- Died: 1052
- Parent: Rhydderch ab Iestyn
- Relatives: brother Gruffydd ap Rhydderch

= Rhys ap Rhydderch =

Rhys ap Rhydderch was the brother of Gruffydd ap Rhydderch, king of Deheubarth from 1044 to 1052. Both were the sons of Rhydderch ab Iestyn, who had been able to take over the Welsh kingdom of Deheubarth from 1023 to 1033.

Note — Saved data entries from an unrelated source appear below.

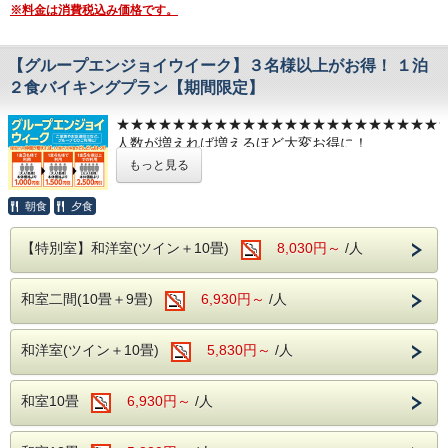
2026年10月04日(日)～10月09日(金)
※料金は消費税込み価格です。
2026年11月15日(日)～11月20日(金)
バラエティ豊かなメニューをご用意しております。
お食事時間は90分です。
みなさまのご予約を心よりお待ち申し上げておりま
【グループエンジョイウイーク】３名様以上がお得！ １泊
す
２食バイキングプラン【期間限定】
混雑状況により、2部制または3部制でのご案
※こちらのプランは割引券とのご併用不可なプラン
内となる場合がございます。
★★★★★★★★★★★★★★★★★★★★★★★
になっております。
人数が増えれば増えるほど大変お得に！
※上記金額は一例となります。
期間限定でグループエンジョイプランを開催いたし
もっと見る
時期により料金が異なりますのでご注意くださ
ます♪
い。
館内無料施設
朝食
夕食
地下1階：カラオケルーム
１室３名利用 本体価格より1,000円引
〇バイキング＋アルコール飲み放題
１室４名利用 本体価格より1,500円引
【特別室】和洋室(ツイン＋10畳)
8,030円～
/人
１室５名以上利用 本体価格より2,500円引
当館のバイキングでは、お客様にお食事を楽しん
1階：卓球コーナー
でいただけるよう
ぜひ、この機会にグループ旅行でお楽しみください
和室二間(10畳＋9畳)
6,930円～
/人
アルコールとソフトドリンクが、飲み放題となっ
いずれもチェックイン時にご予約ください。
ませ
ております。
和洋室(ツイン＋10畳)
5,830円～
/人
※本プランは１室3名以上の
一泊二食バイキングプランでのご利用とさせてい
無料駐車場
〇お料理もバラエティ豊富なメニューを取り揃えて
ただきます。
和室10畳
契約駐車場をご利用いただけます。
6,930円～
/人
お待ちしております。
★★★★★★★★★★★★★★★★★★★★★★★
ご到着時にフロントで番号札をお渡しし、駐車場をご案内い
※お食事時間は90分となっており、
たします。
▶▶
開催期間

By 1045, he and his brother had secured control of Morgannwg, and the native chronicles mention that in 1045 the two brothers performed some treacherous action against Gruffydd ap Llywelyn, the king of Gwynedd and Powys. The exact nature of this treachery is not specified, however. Although both Gruffydd ap Llywelyn and the brothers were rivals to rule Deheubarth, in the end, the two brothers became the rulers of the disputed territory. In 1049, Gruffydd ap Rhydderch joined with an Irish and Viking raiding party that raided England. Probably, Rhys was with his brother on this raid into England. The raid was opposed by Ealdred, the Bishop of Worcester, but the English forces were betrayed by Welsh soldiers serving with the English army, and the Welsh and Viking raiders defeated Ealdred's defenders.

King Edward the Confessor of England ordered the killing of Rhys in reprisal for his raiding of England, the decision being made at the royal court held at Christmas, 1052. Rhys was killed, according to the D version of the Anglo-Saxon Chronicle, because he "did harmful things". The chronicle of Florence of Worcester recorded a bit more information, stating that Rhys was killed at "Bulendun", which may be Bullen's Bank near Clyro in Radnorshire.

After his death, Rhys' head was brought to King Edward on 5 January 1053. This left his brother as the only ruler in Deheubarth, but this did not last long, as around 1055, Gruffydd ap Llywelyn attacked the south and killed Gruffydd ap Rhydderch. This left Gruffydd ap Llywelyn as the sole ruler of Wales, the first Welshman to be so.